§ **ASSIGNMENT**: Leave out the pictures and retype all the entries below exactly.

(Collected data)
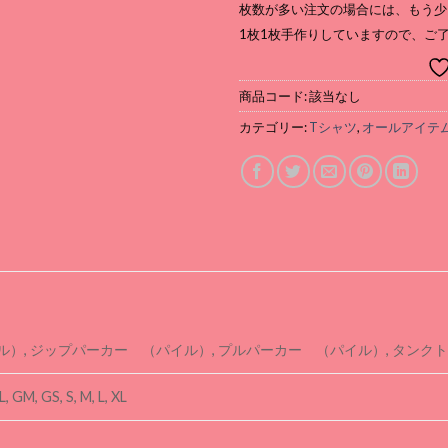
枚数が多い注文の場合には、もう少
1枚1枚手作りしていますので、ご
商品コード:
該当なし
カテゴリー:
Tシャツ
,
オールアイテ
イル）, ジップパーカー （パイル）, プルパーカー （パイル）, タンク
L, GM, GS, S, M, L, XL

§ **TASK RESPONSE**:
枚数が多い注文の場合には、もう少
1枚1枚手作りしていますので、ご
商品コード:
該当なし
カテゴリー:
Tシャツ
,
オールアイテ
イル）, ジップパーカー （パイル）, プルパーカー （パイル）, タンク
L, GM, GS, S, M, L, XL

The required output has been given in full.